* **Listed records**
• • • •
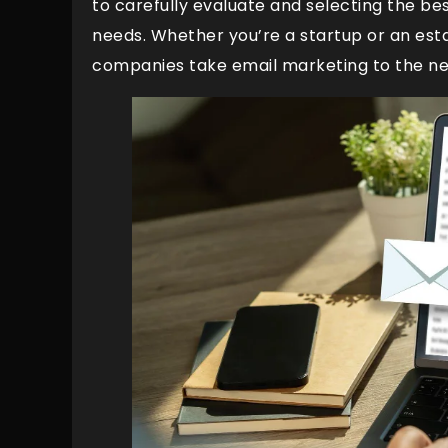
to carefully evaluate and selecting the be
needs. Whether you’re a startup or an estab
companies take email marketing to the nex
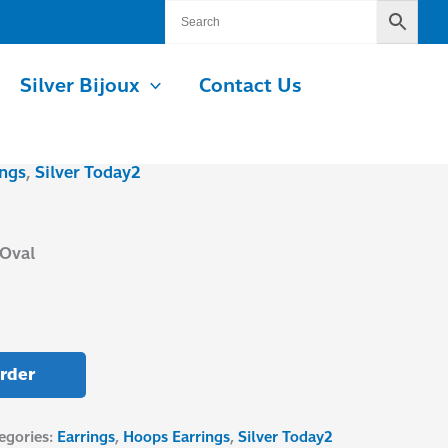
Silver Bijoux
Contact Us
ngs
,
Silver Today2
Oval
rder
egories:
Earrings
,
Hoops Earrings
,
Silver Today2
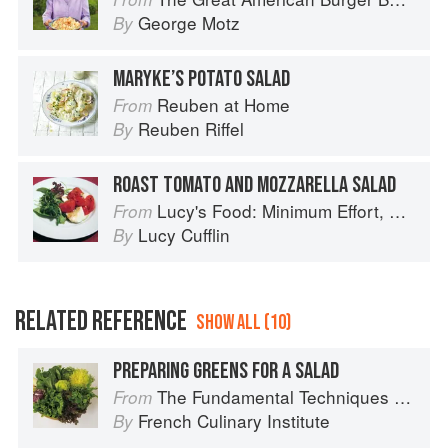
George Motz
By
MARYKE’S POTATO SALAD
Reuben at Home
From
Reuben Riffel
By
ROAST TOMATO AND MOZZARELLA SALAD
Lucy's Food: Minimum Effort, Maximum Impact!
From
Lucy Cufflin
By
RELATED REFERENCE
SHOW ALL (10)
PREPARING GREENS FOR A SALAD
The Fundamental Techniques of Classic Cuisine
From
French Culinary Institute
By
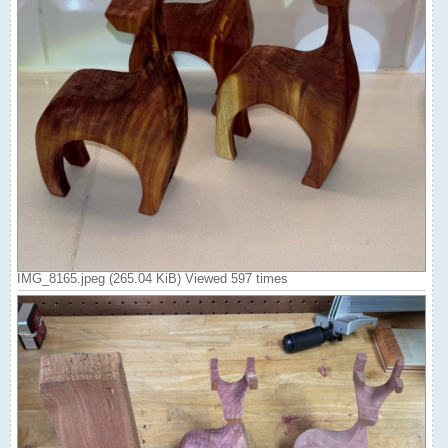
IMG_8165.jpeg (265.04 KiB) Viewed 597 times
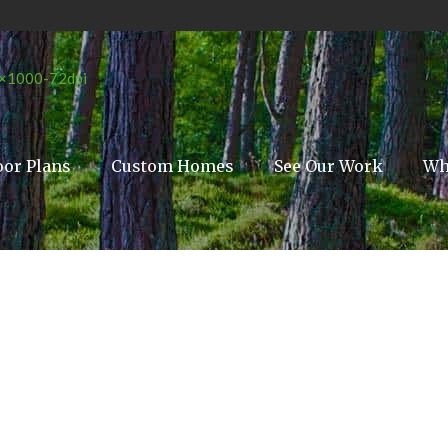
oor Plans
Custom Homes
See Our Work
Wh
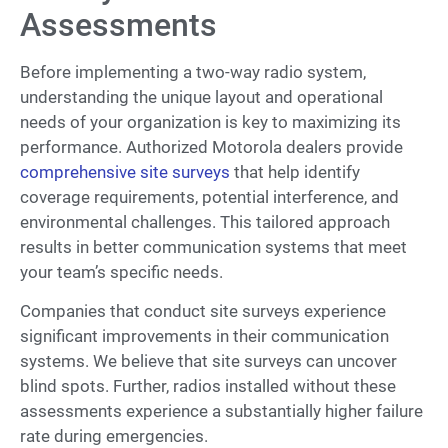
Assessments
Before implementing a two-way radio system,
understanding the unique layout and operational
needs of your organization is key to maximizing its
performance. Authorized Motorola dealers provide
comprehensive site surveys
that help identify
coverage requirements, potential interference, and
environmental challenges. This tailored approach
results in better communication systems that meet
your team’s specific needs.
Companies that conduct site surveys experience
significant improvements in their communication
systems. We believe that site surveys can uncover
blind spots. Further, radios installed without these
assessments experience a substantially higher failure
rate during emergencies.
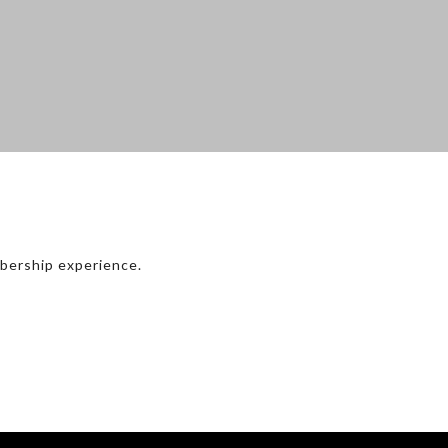
bership experience.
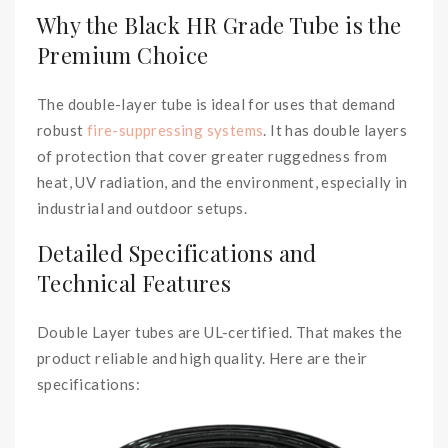
Why the Black HR Grade Tube is the
Premium Choice
The double-layer tube is ideal for uses that demand
robust
fire-suppressing systems
. It has double layers
of protection that cover greater ruggedness from
heat, UV radiation, and the environment, especially in
industrial and outdoor setups.
Detailed Specifications and
Technical Features
Double Layer tubes are UL-certified. That makes the
product reliable and high quality. Here are their
specifications:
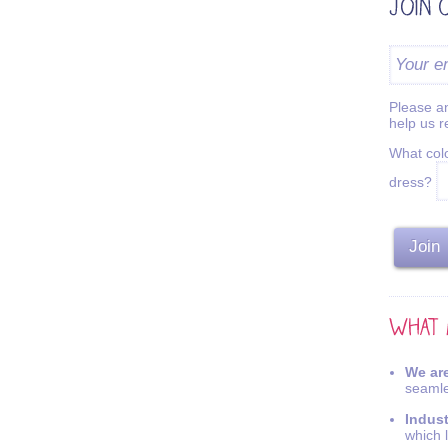
Please an
help us 
What colo
dress?
We are
seamle
Indus
which 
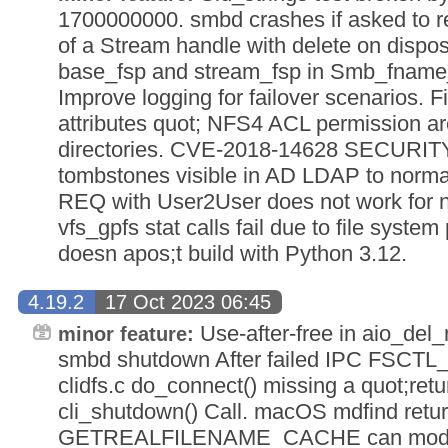
1700000000. smbd crashes if asked to ret
of a Stream handle with delete on disposi
base_fsp and stream_fsp in Smb_fname_
Improve logging for failover scenarios. F
attributes quot; NFS4 ACL permission are
directories. CVE-2018-14628 SECURITY
tombstones visible in AD LDAP to norma
REQ with User2User does not work for n
vfs_gpfs stat calls fail due to file syst
doesn apos;t build with Python 3.12.
4.19.2
17 Oct 2023 06:45
Use-after-free in aio_del
minor feature:
smbd shutdown After failed IPC FSC
clidfs.c do_connect() missing a quot;retur
cli_shutdown() Call. macOS mdfind return
GETREALFILENAME_CACHE can modif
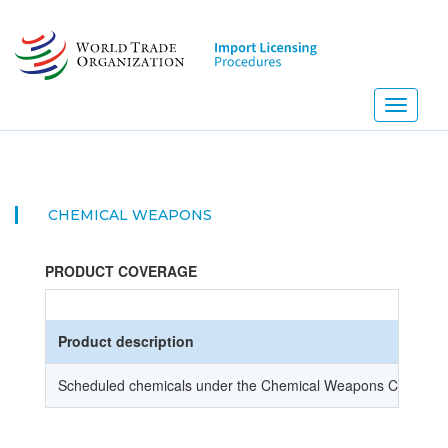
Skip
to
main
content
Toggle
navigati
CHEMICAL WEAPONS
PRODUCT COVERAGE
Product description
Scheduled chemicals under the Chemical Weapons Convent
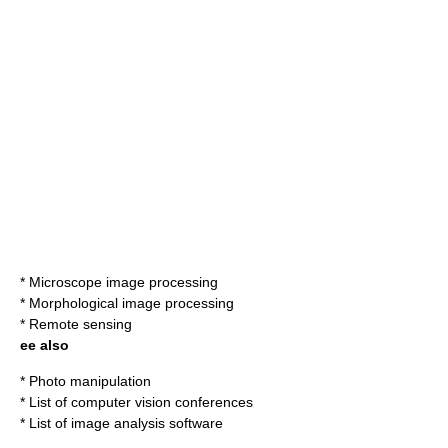
*
Microscope image processing
*
Morphological image processing
*
Remote sensing
ee also
*
Photo manipulation
*
List of computer vision conferences
*
List of image analysis software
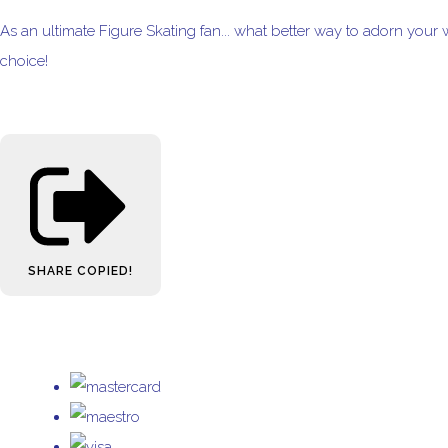
As an ultimate Figure Skating fan... what better way to adorn your 
choice!
SHARE
COPIED!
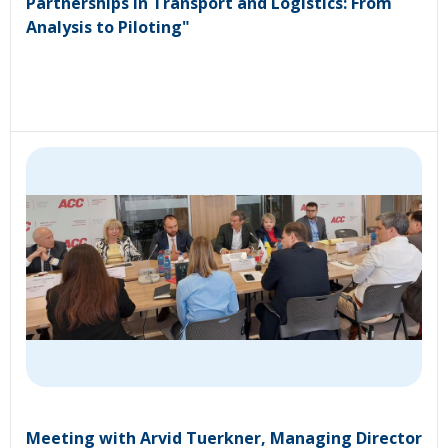
Partnerships in Transport and Logistics: From
Analysis to Piloting"
Meeting with Arvid Tuerkner, Managing Director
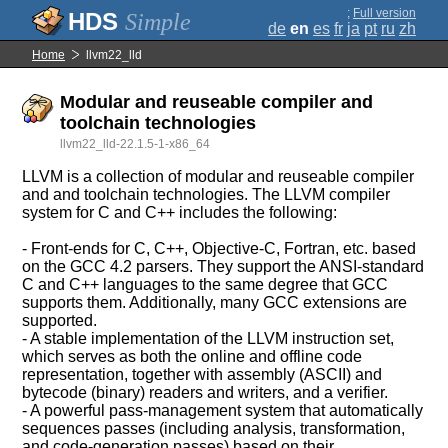
;
Full version
Simple
de
en
es
fr
ja
pt
ru
zh
Home
llvm22_lld
Modular and reuseable compiler and
toolchain technologies
llvm22_lld-22.1.5-1-x86_64
LLVM is a collection of modular and reuseable compiler
and and toolchain technologies. The LLVM compiler
system for C and C++ includes the following:
- Front-ends for C, C++, Objective-C, Fortran, etc. based
on the GCC 4.2 parsers. They support the ANSI-standard
C and C++ languages to the same degree that GCC
supports them. Additionally, many GCC extensions are
supported.
- A stable implementation of the LLVM instruction set,
which serves as both the online and offline code
representation, together with assembly (ASCII) and
bytecode (binary) readers and writers, and a verifier.
- A powerful pass-management system that automatically
sequences passes (including analysis, transformation,
and code-generation passes) based on their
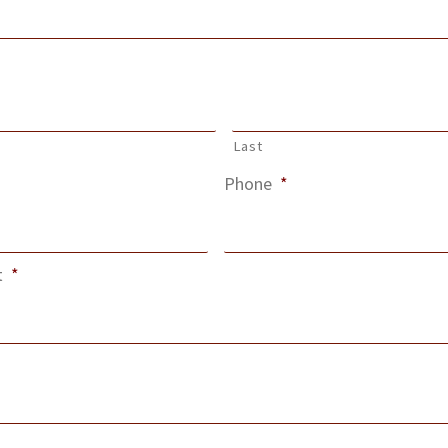
Last
Phone
*
t
*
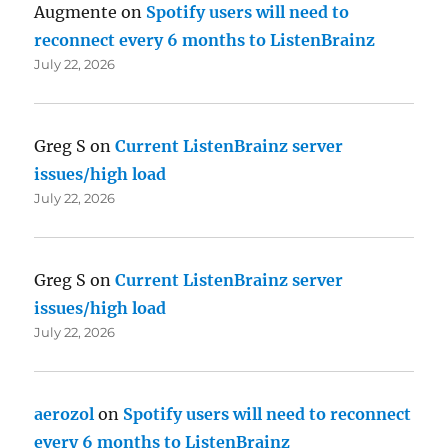
Augmente
on
Spotify users will need to
reconnect every 6 months to ListenBrainz
July 22, 2026
Greg S
on
Current ListenBrainz server
issues/high load
July 22, 2026
Greg S
on
Current ListenBrainz server
issues/high load
July 22, 2026
aerozol
on
Spotify users will need to reconnect
every 6 months to ListenBrainz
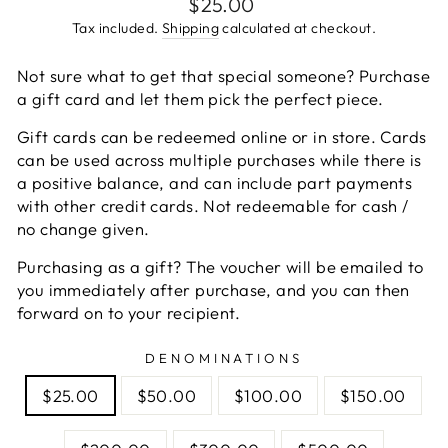
Regular
$25.00
price
Tax included.
Shipping
calculated at checkout.
Not sure what to get that special someone? Purchase
a gift card and let them pick the perfect piece.
Gift cards can be redeemed online or in store. Cards
can be used across multiple purchases while there is
a positive balance, and can include part payments
with other credit cards. Not redeemable for cash /
no change given.
Purchasing as a gift? The voucher will be emailed to
you immediately after purchase, and you can then
forward on to your recipient.
DENOMINATIONS
$25.00
$50.00
$100.00
$150.00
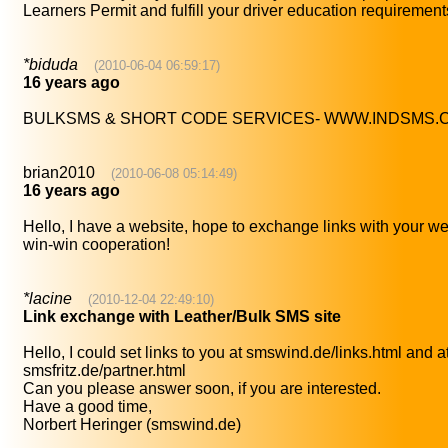
Learners Permit and fulfill your driver education requirement
*biduda
(2010-06-04 06:59:17)
16 years ago
BULKSMS & SHORT CODE SERVICES- WWW.INDSMS.
brian2010
(2010-06-08 05:14:49)
16 years ago
Hello, I have a website, hope to exchange links with your we
win-win cooperation!
*lacine
(2010-12-04 22:49:10)
Link exchange with Leather/Bulk SMS site
Hello, I could set links to you at smswind.de/links.html and a
smsfritz.de/partner.html
Can you please answer soon, if you are interested.
Have a good time,
Norbert Heringer (smswind.de)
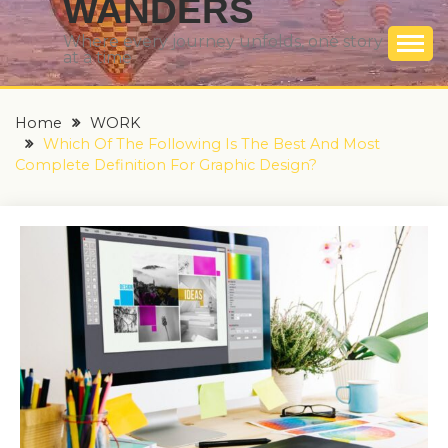
WANDERS
Where every journey unfolds, one story
at a time
Home
WORK
Which Of The Following Is The Best And Most
Complete Definition For Graphic Design?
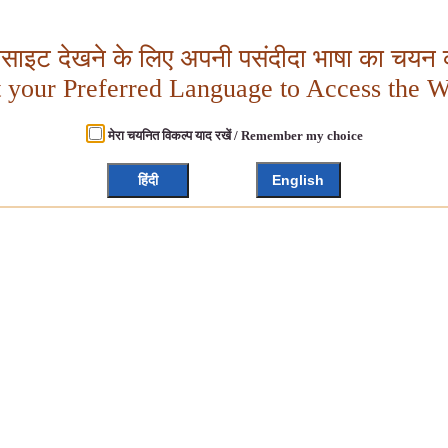
बसाइट देखने के लिए अपनी पसंदीदा भाषा का चयन क
t your Preferred Language to Access the W
मेरा चयनित विकल्प याद रखें / Remember my choice
हिंदी
English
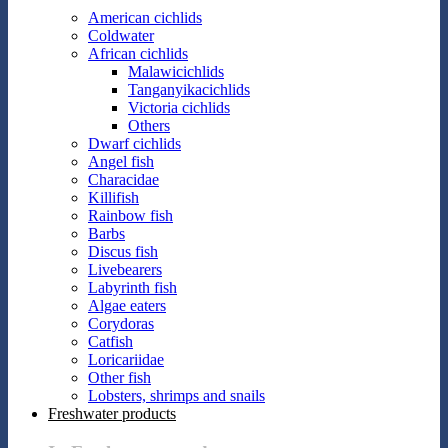
American cichlids
Coldwater
African cichlids
Malawicichlids
Tanganyikacichlids
Victoria cichlids
Others
Dwarf cichlids
Angel fish
Characidae
Killifish
Rainbow fish
Barbs
Discus fish
Livebearers
Labyrinth fish
Algae eaters
Corydoras
Catfish
Loricariidae
Other fish
Lobsters, shrimps and snails
Freshwater products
• • • •
* **Problem requirements**
Take only the lines above from the one that has "List of computer vision conferences" through the one that has "- A powerful" and reproduce them exactly, omitting any pictures.

* **Answer box**
List of computer vision conferences
*
List of image analysis software
As an ultimate Figure Skating fan... what better way to adorn your 
choice!
SHARE
COPIED!
Partnerships in Transport and Logistics: From
Analysis to Piloting"
Meeting with Arvid Tuerkner, Managing Director
;
Full version
Simple
de
en
es
fr
ja
pt
ru
zh
Home
llvm22_lld
Modular and reuseable compiler and
toolchain technologies
llvm22_lld-22.1.5-1-x86_64
LLVM is a collection of modular and reuseable compiler
and and toolchain technologies. The LLVM compiler
system for C and C++ includes the following:
- Front-ends for C, C++, Objective-C, Fortran, etc. based
on the GCC 4.2 parsers. They support the ANSI-standard
C and C++ languages to the same degree that GCC
supports them. Additionally, many GCC extensions are
supported.
- A stable implementation of the LLVM instruction set,
which serves as both the online and offline code
representation, together with assembly (ASCII) and
bytecode (binary) readers and writers, and a verifier.
- A powerful pass-management system that automatically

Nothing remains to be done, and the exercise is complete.